**Work order**
Read the records beneath this task and copy every line that contains the string "testi".

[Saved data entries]
>>>>>
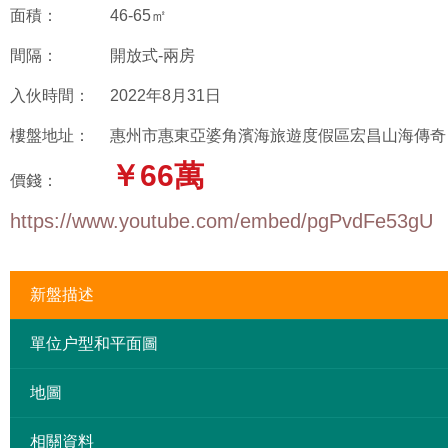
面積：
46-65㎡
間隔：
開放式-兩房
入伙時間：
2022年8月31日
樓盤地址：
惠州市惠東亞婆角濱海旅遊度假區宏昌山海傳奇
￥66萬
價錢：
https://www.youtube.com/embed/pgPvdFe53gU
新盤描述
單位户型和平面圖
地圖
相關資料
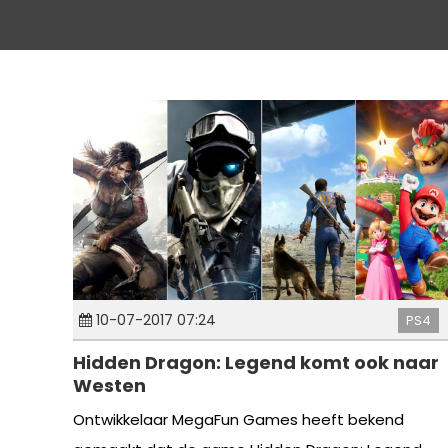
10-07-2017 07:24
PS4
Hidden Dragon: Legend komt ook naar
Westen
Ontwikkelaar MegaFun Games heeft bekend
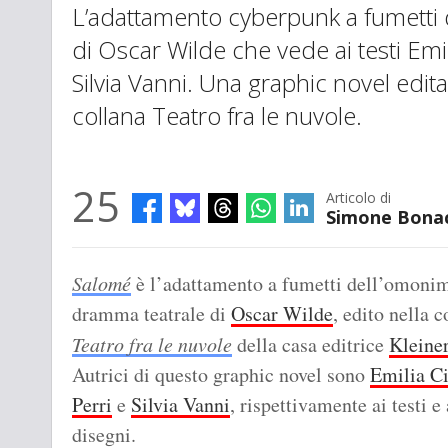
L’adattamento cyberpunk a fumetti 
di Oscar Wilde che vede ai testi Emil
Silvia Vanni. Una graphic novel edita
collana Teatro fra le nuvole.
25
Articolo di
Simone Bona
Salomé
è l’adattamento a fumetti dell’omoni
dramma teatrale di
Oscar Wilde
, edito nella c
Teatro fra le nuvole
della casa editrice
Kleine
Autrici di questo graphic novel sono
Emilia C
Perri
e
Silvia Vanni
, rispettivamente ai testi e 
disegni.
<<<<<
**Task solution**
di Oscar Wilde che vede ai testi Emil
, rispettivamente ai testi e 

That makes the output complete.